Sebagai ketua RT nyonya Yet tak mengadakan pungutan apa pun
kepada warganya, kecuali satu: iuran kebersihan. Yang satu ini
besarnya tergantung keikhlasan masing-masing. Umumnya Rp 500
sebulan. Tapi sejak 5 tahun terakhir ini katanya tak lagi
dilakukan. Soalnya karena nyonya Yet menyadari kegiatannya tidak
seperti dulu lagi. Tapi ada juga soal sampingan. "Tukang sapu
jalan itu memang sudah digaji oleh Balaikota atau pemerintah,
tapi tak ada salahnya toh kita memperhatikan kehidupannya yang
sebenarnya. Mereka kadang-kadang datang menyatakan celananya
atau sepatunya sudah sangat rusak".
Perkara kebersihan, dulu, warga RT juga turun tangan. Sesekali
mengadakan kerja bakti. Manfaatnya, "beberapa kali RT kami jadi
juara lomba kebersihan". Ada atau tidak ada kerja bakti kini
nyonya Yet cukup puas dengan kebersihan di lingkungannya. Jalan
Cendana itu dulu gelap oleh pohon tanjung, kini terang, dan
bersih. "Saya berterima kasih pada pemerintah daerah dan
khu-susnya pada para petugas dinas kebersihan".
Untuk keperluan RT-nya nyonya Yet mengaku tak segan-segan datang
ke Balaikota, setidaknya dulu. Selain merasa sudah seharusnya
hal itu juga lantaran dorongan dari suaminya. Suami-isteri
Hansri Tando dan Yet kisahnya menarik juga. Keduanya sama-sama
anak ke-3 dan 9 bersaudara. Maklum adat Minang, keduanya baru
saling jumpa setelah mereka jadi suami-isteri. "Saya dinikahkan
ketika saya masih di SGKP Padang. Pak Hansri kirim wakil.
Setelah tamat SGKP tahun 1960 baru kami berumah tangga".
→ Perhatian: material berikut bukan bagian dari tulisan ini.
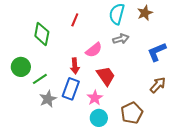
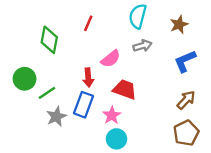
brown star: (145, 13) -> (179, 25), moved
red trapezoid: (106, 76) -> (125, 89), turned -35
brown pentagon: (132, 113) -> (186, 133), moved

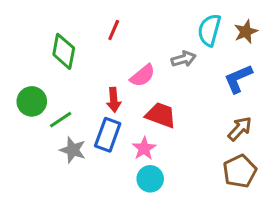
cyan semicircle: (138, 16) -> (209, 30), moved
brown star: (179, 25) -> (246, 32), moved
gray star: (56, 116) -> (73, 150), turned -30

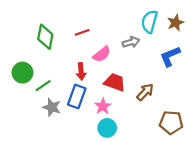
red line: (114, 30) -> (82, 32), moved, turned 48
brown arrow: (240, 129) -> (145, 92), moved
brown pentagon: (240, 171) -> (171, 122), turned 30

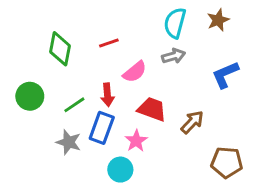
cyan semicircle: (149, 22) -> (175, 23), moved
brown star: (175, 23) -> (218, 20), moved
green line: (43, 86) -> (74, 105), moved
cyan circle: (107, 128) -> (120, 170), moved

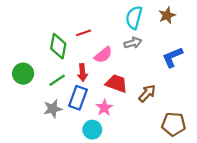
green diamond: (60, 49) -> (58, 46), moved
gray star: (69, 142) -> (53, 109), turned -30

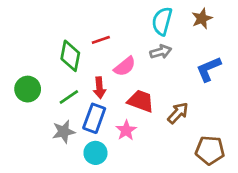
cyan circle: (92, 130) -> (95, 153), moved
Minggu yang cerah itu, Muryono S, Ketua RW 07 Kelurahan Harapan
Mulia, Kecamatan Kemayoran kelihatan sibuk. Dia berjalan hilir
mudik mengurus sesuatu dengan seulas senyum yang tidak pernah
lekang. Dari rumah dia menuju ke langgar kecil Riyadhul Jannah
yang baru berusia setahun. Lalu menuju jalan Cempaka Putih yang
hanya beberapa puluh meter jaraknya dari langgar. Pada jalur
lambat ada pawai yang diiringi drum band SMP Perunggu. Lalu di
tengah-tengah arakan pawai itu ada sekelompok kanak-kanak di
bawah 15 tahun mengenakan kerudung putih. Ada suasana Arab
sedikit. Pawai itu memasuki lorong-lorong kampung yang disambut
sorak sorai penonton. "Ini sehubungan dengan khatam Qur'an
pertama", ujar Muryono sambil tersenyum.
Pak Muryono memang cukup aktif di lingkungan masyarakat.
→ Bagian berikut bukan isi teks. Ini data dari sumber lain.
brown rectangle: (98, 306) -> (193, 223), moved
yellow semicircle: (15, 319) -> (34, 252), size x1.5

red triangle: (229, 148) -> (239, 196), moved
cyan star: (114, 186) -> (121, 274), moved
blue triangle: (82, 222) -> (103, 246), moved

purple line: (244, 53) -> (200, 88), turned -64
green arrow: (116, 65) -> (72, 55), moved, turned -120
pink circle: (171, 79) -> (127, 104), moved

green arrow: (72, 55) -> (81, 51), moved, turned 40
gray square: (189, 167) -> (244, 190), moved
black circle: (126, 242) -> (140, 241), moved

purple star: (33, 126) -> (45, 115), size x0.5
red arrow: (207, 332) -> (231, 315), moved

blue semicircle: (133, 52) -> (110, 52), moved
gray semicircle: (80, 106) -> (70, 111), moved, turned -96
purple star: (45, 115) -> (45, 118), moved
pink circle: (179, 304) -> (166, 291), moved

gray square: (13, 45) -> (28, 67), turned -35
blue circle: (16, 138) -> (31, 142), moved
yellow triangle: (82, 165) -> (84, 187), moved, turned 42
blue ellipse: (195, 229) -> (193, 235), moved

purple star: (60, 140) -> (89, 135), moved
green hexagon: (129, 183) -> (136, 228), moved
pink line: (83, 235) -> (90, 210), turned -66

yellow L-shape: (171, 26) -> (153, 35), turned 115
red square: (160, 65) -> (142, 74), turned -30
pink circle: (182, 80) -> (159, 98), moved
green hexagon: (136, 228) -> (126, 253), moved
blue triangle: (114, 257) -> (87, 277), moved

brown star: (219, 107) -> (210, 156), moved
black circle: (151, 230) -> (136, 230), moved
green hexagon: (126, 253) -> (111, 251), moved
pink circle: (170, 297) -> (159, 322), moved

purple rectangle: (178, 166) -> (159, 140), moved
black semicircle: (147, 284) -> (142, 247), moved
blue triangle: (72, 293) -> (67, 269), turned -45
Sebagai Ketua RW yang tak pernah makan gaji dari DKI itu
kegiatannya lebih hanyak dipusatkan kepada agama. Tahun lalu dia
membangun mesjid yang diberi nama Riyadhul Jannah. Uang dikumpul
dari masyarakat. Tentu saja dia membentuk panitia kecil yang
mengurus segala macam soal sampai terbinanya mesjid.
Tapi urusan membangun langgar itu bukannya tanpa alasan pula.
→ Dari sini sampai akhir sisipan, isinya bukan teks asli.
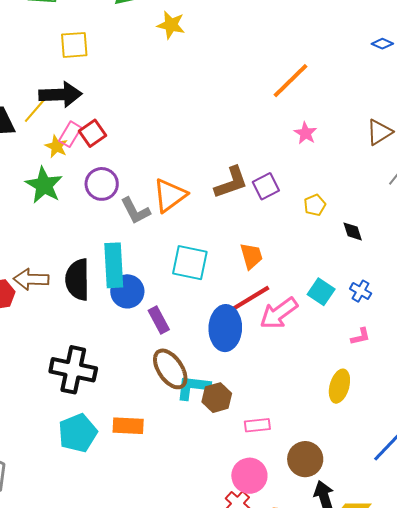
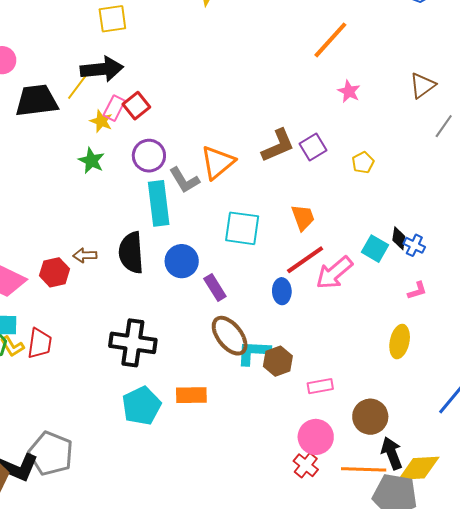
green star: (44, 185) -> (91, 161), size x0.7
black diamond: (353, 231) -> (399, 238), moved, turned 30
cyan rectangle: (114, 265) -> (159, 203), moved
brown arrow: (31, 279) -> (85, 255), size x0.7
blue ellipse: (225, 328) -> (282, 291), size x0.6

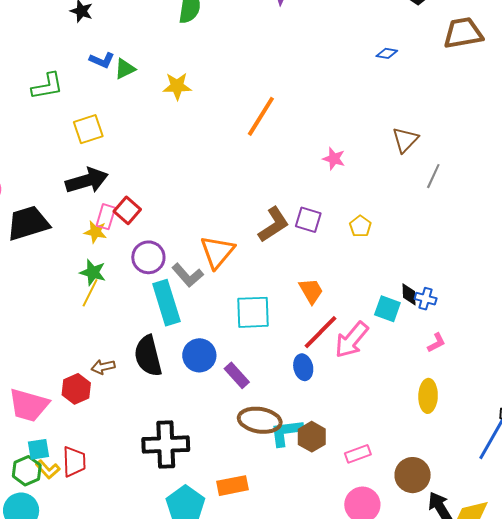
orange line: (330, 40) -> (261, 116), moved
yellow line: (78, 86) -> (90, 293), moved
purple square: (313, 147) -> (308, 220), turned -32
brown ellipse: (230, 336) -> (260, 420), turned -33

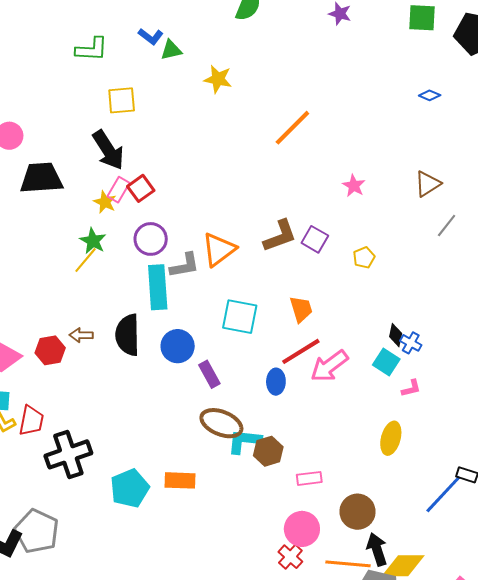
black arrow: (87, 181) -> (108, 150), turned 60
gray L-shape: (188, 275) -> (185, 265), turned -72
cyan square: (387, 309) -> (386, 362), moved
black cross: (166, 445) -> (68, 454), moved, turned -30

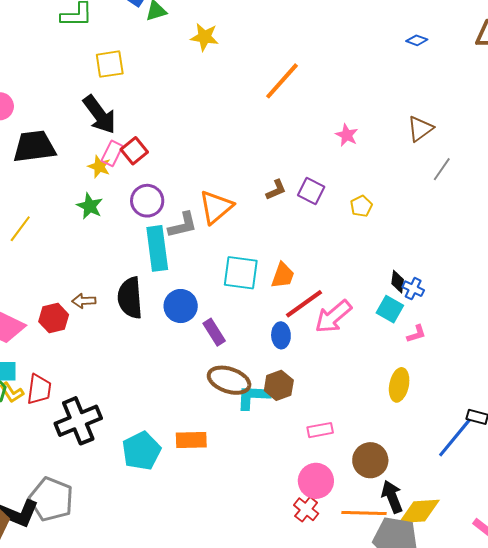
brown L-shape: (280, 236) -> (276, 190), size x0.6
yellow line: (86, 260) -> (20, 229), moved
orange trapezoid: (301, 309) -> (283, 275), moved, turned 40
brown hexagon: (268, 451) -> (279, 385), moved

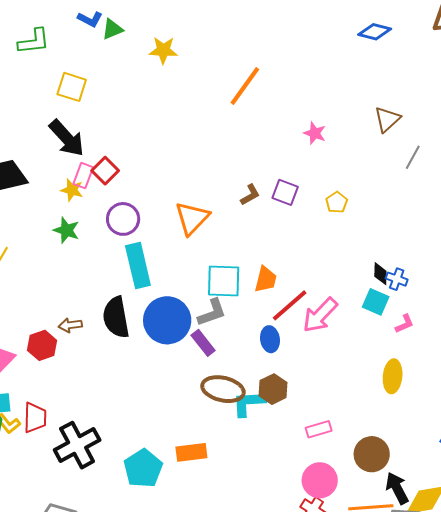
blue diamond: (417, 40) -> (375, 32), size x1.5
yellow square: (110, 64) -> (72, 87), turned 32
gray L-shape: (183, 225) -> (212, 312), moved
blue circle: (181, 306) -> (167, 320), size x1.4

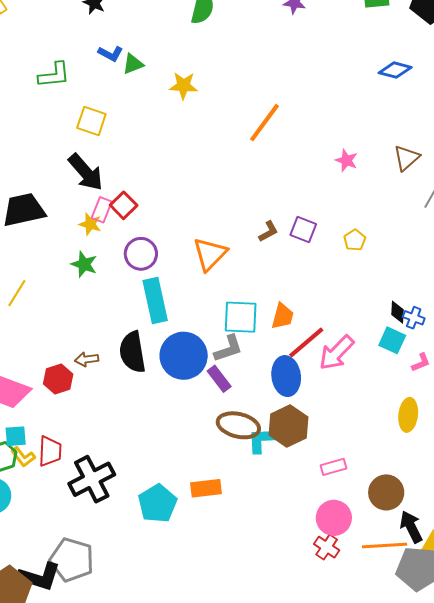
pink star: (315, 133) -> (347, 160), moved
blue ellipse: (270, 339) -> (286, 376), size x1.5
brown hexagon: (273, 389) -> (288, 426), size x1.4

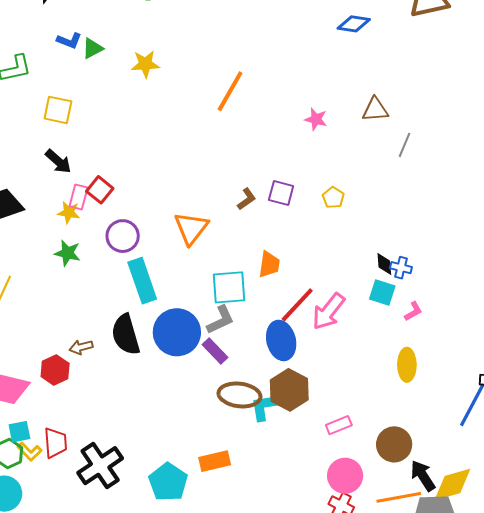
brown triangle: (406, 158) -> (375, 110), turned 44
black arrow: (86, 172) -> (58, 161), size x0.7
orange trapezoid: (283, 316) -> (269, 264), moved

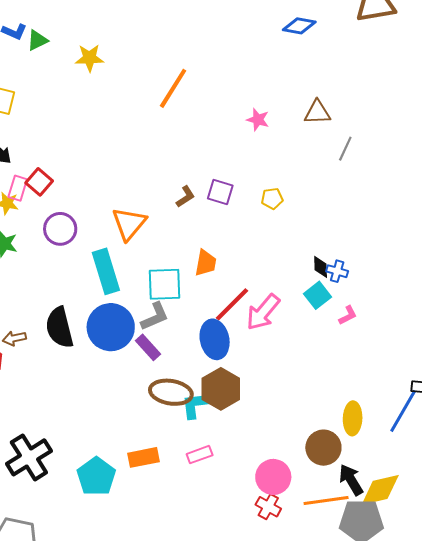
yellow pentagon: (333, 198) -> (272, 199), turned 30
cyan rectangle: (142, 281) -> (106, 271), moved
cyan square: (382, 293) -> (318, 295), turned 32
yellow ellipse: (407, 365) -> (353, 418), moved
pink rectangle: (339, 425) -> (200, 455), moved

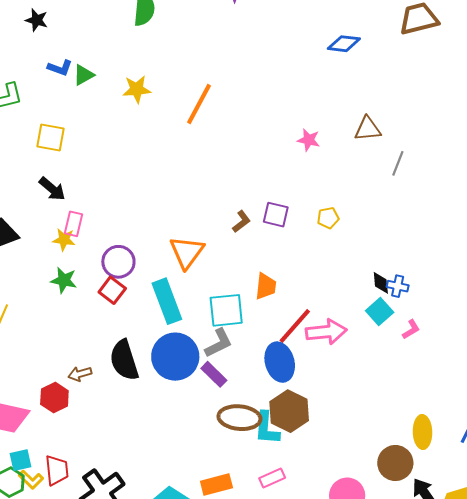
orange line: (173, 88) -> (199, 104), moved
red square: (39, 182) -> (112, 290), moved
pink arrow: (263, 312) -> (326, 332), turned -132
cyan L-shape: (197, 405) -> (267, 428), turned -75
Ada tergores kesan tak enak sewaktu memangku jabatan ketua RW
07. Soalnya di RW-nya itu memang tempat operasi wanita tuna
susila yang sulit diberantas. Sehingga tak heran bila banyak
rekan-rekannya suka berseloroh: "Kalau ingin selimut hidup, cari
saja ke RW 07". Nah, eksesnya tentunya banyak. Lingkungan
sekitarnya tentu tidak enak kalau ini kampung terus-terusan
digunjingi sebagai wilayah WTS. Maka Muryono yang baru memangku
jabatan ketua RW itu mengambil langkah. Yaitu meningkatkan
pendidikan di lingkungan RW 07 yang mencakup pengajian. Dan
rupanya memang tidak sia-sia. Selain pergunjingan, WTS pun
hilang dengan sendirinya.
Merokok
Bagi Muryono, memangku jabatan Ketua RW terasa sebagai amal. Dia
menyusun program kerja. Ada program "fisik" dan "kesra". Yang
program fisik bisa berbentuk perbaikan WC umum, jalan, saluran
air, pembangunan mesjid. Sedangkan yang bersifat "kesra"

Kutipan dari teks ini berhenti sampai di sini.